Use of hash code in integer hashing

I’m curious about the design of the integer hashing functions. Someone in my company coming from Python was annoyed to discover that the second argument to hash doesn’t produce very different results for incremented values of h, and there’s at least one package he was trying to use (bloom filters in Probably.jl) that assumes they would be.

julia> hash(0x000000000796a326, UInt64(0))

julia> hash(0x000000000796a326, UInt64(1))

julia> hash(0x000000000796a326, UInt64(2))

julia> hash(0x000000000796a326, UInt64(3))
# from hashing.jl:
hash(x::Int64,  h::UInt) = hash_uint64(bitcast(UInt64, x)) - 3h
hash(x::UInt64, h::UInt) = hash_uint64(x) - 3h

I’d like to be able to explain this design decision to him, and perhaps expand the documentation to warn about using the hash function that way.

1 Like

On pondering, I’m thinking the intent is that h is supposed to be the output of a previous hash function call? (hence, calling it a hash code)

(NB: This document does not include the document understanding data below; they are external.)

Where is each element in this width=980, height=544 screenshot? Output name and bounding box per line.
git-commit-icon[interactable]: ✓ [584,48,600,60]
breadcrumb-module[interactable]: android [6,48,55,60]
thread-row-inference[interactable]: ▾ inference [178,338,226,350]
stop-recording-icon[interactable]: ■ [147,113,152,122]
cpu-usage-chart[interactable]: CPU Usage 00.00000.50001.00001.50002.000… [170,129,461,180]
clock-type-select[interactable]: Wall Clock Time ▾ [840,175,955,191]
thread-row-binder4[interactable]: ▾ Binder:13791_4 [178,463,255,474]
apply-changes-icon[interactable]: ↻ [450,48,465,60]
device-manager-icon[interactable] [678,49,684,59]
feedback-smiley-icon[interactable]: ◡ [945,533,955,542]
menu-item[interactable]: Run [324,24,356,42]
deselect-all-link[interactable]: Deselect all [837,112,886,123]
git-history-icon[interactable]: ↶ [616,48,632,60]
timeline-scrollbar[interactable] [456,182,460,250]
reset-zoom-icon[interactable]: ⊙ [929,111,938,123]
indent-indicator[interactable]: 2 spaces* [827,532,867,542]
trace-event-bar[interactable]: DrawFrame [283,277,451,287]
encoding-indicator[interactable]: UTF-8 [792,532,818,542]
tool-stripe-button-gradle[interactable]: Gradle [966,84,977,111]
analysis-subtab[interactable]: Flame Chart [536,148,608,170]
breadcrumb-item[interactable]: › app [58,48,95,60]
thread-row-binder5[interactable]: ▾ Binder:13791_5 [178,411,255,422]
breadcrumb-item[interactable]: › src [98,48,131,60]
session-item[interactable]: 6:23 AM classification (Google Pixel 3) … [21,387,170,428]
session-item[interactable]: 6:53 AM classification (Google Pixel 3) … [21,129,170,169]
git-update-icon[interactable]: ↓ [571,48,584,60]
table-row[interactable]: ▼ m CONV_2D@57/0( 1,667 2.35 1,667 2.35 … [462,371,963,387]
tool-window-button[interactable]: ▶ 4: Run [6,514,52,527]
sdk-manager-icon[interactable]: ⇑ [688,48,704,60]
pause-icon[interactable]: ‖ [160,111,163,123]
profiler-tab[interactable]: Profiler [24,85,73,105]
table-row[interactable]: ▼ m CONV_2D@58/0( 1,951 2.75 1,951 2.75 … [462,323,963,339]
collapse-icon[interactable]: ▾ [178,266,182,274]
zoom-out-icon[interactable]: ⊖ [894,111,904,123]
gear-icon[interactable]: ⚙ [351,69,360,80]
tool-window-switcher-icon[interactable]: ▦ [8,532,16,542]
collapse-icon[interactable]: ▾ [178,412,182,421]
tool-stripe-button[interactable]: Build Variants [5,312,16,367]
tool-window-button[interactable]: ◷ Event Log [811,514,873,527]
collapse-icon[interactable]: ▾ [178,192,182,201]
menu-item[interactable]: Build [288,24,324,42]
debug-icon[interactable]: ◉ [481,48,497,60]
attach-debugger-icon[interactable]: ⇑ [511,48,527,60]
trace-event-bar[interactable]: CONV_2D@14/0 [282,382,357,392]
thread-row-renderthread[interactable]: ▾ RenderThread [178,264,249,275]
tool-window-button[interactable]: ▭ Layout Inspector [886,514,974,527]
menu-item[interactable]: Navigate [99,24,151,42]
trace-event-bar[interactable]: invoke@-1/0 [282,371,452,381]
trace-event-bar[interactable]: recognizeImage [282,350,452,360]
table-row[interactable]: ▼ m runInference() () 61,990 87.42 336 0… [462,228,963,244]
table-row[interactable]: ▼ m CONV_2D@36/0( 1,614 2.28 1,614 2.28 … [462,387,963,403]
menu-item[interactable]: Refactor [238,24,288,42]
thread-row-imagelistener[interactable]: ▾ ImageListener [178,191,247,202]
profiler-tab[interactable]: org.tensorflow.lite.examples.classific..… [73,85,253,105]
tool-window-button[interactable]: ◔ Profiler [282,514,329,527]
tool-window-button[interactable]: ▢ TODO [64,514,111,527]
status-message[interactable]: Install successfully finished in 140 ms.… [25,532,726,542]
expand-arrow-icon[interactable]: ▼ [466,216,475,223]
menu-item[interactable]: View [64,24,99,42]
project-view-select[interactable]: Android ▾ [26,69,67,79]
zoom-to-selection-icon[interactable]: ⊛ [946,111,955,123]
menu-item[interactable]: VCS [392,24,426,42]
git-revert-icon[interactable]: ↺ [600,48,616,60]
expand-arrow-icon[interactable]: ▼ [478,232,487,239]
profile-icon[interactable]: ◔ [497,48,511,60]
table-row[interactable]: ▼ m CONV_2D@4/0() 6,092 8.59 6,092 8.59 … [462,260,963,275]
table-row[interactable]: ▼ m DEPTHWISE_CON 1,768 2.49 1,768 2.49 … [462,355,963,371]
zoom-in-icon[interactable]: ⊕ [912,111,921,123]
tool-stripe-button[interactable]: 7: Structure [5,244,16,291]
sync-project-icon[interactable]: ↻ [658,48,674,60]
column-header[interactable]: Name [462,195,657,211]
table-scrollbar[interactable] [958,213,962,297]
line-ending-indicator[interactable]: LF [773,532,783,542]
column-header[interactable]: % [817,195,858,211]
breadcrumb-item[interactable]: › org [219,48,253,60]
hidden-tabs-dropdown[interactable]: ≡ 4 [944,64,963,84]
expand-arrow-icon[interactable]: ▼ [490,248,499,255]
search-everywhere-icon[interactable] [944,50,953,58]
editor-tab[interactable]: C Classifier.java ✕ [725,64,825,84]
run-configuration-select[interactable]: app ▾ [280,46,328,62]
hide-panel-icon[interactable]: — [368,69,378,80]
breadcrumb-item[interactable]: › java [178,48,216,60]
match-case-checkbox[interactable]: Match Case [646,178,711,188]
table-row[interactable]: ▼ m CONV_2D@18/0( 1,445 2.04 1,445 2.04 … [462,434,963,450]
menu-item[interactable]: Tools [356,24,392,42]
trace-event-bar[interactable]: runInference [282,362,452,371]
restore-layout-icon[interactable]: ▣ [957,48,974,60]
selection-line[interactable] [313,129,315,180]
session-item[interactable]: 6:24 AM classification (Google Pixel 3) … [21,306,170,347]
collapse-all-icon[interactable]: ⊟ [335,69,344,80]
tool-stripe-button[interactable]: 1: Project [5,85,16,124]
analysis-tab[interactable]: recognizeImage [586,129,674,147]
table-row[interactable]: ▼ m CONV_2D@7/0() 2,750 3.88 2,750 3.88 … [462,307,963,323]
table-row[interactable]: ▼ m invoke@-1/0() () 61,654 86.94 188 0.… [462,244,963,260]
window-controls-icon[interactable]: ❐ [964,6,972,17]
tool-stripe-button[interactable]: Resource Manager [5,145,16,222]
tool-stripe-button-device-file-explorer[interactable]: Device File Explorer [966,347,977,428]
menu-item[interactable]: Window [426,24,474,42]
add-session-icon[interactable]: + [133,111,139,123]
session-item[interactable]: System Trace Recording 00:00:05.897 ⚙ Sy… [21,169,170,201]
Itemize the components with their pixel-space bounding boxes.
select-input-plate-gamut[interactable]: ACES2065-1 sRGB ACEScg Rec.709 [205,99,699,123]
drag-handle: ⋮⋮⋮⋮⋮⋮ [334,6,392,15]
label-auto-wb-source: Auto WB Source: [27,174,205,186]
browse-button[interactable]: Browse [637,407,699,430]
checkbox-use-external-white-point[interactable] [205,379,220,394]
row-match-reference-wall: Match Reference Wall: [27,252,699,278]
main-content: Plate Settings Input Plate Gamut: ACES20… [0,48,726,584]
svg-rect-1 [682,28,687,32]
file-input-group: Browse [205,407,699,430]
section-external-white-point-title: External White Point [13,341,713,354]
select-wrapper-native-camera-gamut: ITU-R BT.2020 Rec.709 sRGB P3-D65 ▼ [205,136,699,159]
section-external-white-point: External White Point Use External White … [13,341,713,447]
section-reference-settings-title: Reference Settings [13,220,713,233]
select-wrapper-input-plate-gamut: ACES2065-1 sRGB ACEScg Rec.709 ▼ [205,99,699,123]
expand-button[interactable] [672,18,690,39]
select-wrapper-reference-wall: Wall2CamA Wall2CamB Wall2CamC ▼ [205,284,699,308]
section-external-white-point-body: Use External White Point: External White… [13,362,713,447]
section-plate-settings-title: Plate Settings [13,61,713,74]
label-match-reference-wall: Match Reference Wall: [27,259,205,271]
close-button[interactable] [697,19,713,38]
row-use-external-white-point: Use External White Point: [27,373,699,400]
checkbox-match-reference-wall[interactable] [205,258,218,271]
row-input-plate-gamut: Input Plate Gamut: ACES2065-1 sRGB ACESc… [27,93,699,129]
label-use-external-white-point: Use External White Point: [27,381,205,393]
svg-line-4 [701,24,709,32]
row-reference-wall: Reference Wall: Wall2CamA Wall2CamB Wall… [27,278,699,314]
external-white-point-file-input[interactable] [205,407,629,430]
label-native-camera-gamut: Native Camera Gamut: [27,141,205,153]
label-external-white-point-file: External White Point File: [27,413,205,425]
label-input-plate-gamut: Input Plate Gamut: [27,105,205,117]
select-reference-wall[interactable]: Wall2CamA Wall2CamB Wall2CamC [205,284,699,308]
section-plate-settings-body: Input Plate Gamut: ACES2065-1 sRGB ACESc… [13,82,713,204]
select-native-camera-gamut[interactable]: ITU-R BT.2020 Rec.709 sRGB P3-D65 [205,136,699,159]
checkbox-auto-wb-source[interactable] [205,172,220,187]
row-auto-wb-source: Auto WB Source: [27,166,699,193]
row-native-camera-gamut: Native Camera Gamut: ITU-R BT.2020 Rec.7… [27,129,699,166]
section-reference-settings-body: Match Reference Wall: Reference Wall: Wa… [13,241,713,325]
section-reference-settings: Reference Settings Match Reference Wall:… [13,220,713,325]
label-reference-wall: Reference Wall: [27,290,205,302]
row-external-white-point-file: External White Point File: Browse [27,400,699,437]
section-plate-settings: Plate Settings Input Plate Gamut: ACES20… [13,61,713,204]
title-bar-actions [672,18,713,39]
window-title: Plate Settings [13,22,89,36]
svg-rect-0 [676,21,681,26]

Yes, it’s for mixing multiple hashes together.

julia> hash(0x000000000796a326, hash(0))

julia> hash(0x000000000796a326, hash(1))

It kind of seems like the - 3h could go inside the call to hash_uint64 Instead of outside. You want to make sure the function is asymmetrical in the two arguments but the factor of -3 ensures that already. The only down side I can see is that it could make it easier to craft an input that interacts badly with given hashes. Would be good to look at the history of this definition.